Science. Shared. Data.: polarizable embedding

Showing posts with label polarizable embedding. Show all posts

Friday, November 8, 2013

Calculating Shieldings for Proteins

I'm just going to show some recent work on extending the Polarizable Embedding from being a focused QM/MM model into an approach to generate parameters for entire proteins or DNA. Here is a snapshot of the human protein GB3 (PDB: 2OED) with the central QM-fragment we are interested in - here LYS4 - shown in vdw-spheres. Also in the QM-region are neighbouring residues and stuff (side-chains and water) that binds to the central fragment of interest) all highlighted in cyan in sticks. The rest of the protein along with a lot of water is the MM-region. Only the protein is shown in a classical cartoon rendering.

Enjoy

Friday, August 23, 2013

Be careful when you extrapolate to the complete basis set limit!

In our soon-to-be-finised manuscript on shielding constants obtained through the QM/MM with the MM-region described by a high-quality polarizable embedding potential (PE), I've done a thing I should have done a while ago. But, as it is always the case with these things, you end up doing it in the wrong order.

I read the blogpost on basis set extrapolation by +Jan Jensen and thought I should try. Here is what I got by calculating the shielding constants for oxygen-17 in acrolein using KT3/pcS-n//B3LYP/aug-cc-pVDZ solvated by a 12 Å sphere of explicit water molecules described by the PE potential.

pcS-0	pcS-1	pcS-2	pcS-3
-309.2	-216.9	-191.6	-188.2

How do you continue from these values to an estimate of the basis set limit at infinity? According to Jans blog post, you should fit your data according to
$$
Y(l_{max}) = Y_{CBS} + a \cdot e^{b \cdot l_{max}}
$$
to get the most accurate result. I have done so in using WolframAlpha and I have obtained the following plot (blue dashed line) with $Y_{CBS}=-176.5$ ppm.

"That is a terrible fit!", I can hear you say.

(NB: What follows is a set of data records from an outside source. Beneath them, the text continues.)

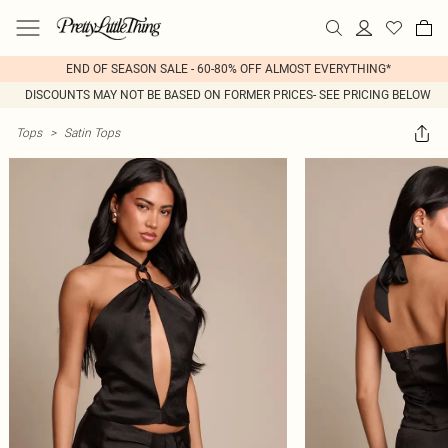
END OF SEASON SALE - 60-80% OFF ALMOST EVERYTHING*
DISCOUNTS MAY NOT BE BASED ON FORMER PRICES- SEE PRICING BELOW
Tops
>
Satin Tops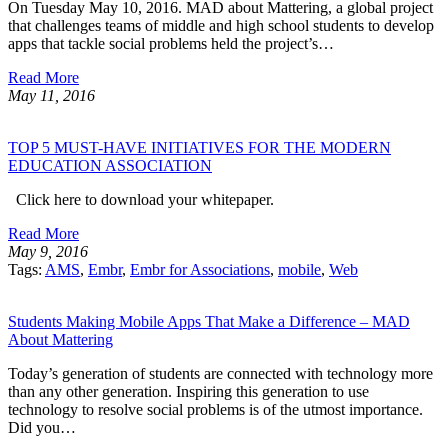
On Tuesday May 10, 2016. MAD about Mattering, a global project
that challenges teams of middle and high school students to develop
apps that tackle social problems held the project’s…
Read More
May 11, 2016
TOP 5 MUST-HAVE INITIATIVES FOR THE MODERN
EDUCATION ASSOCIATION
Click here to download your whitepaper.
Read More
May 9, 2016
Tags:
AMS
,
Embr
,
Embr for Associations
,
mobile
,
Web
Students Making Mobile Apps That Make a Difference – MAD
About Mattering
Today’s generation of students are connected with technology more
than any other generation. Inspiring this generation to use
technology to resolve social problems is of the utmost importance.
Did you…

And indeed it is. What is going on? It turns out (and please give me some references if you know them!) that the pcS-0 results are actually too bad to be taken seriously. The single zeta basis set is not enough to even get a qualitatively correct description of that wave function, i.e. what you get is just wrong. If you remove that point you get the solid blue curve which is a really good fit with $Y_{CBS}=-187.7$ ppm.

If you want to use the alternative extrapolation scheme that Jan provides, i.e.
$$
Y(l_{max}) = Y_{CBS} + b\cdot l_{max}^{-3}
$$
one obtains the red solid curve with $Y{CBS}=-182.9$ ppm which 5 ppm off from the exponential fit.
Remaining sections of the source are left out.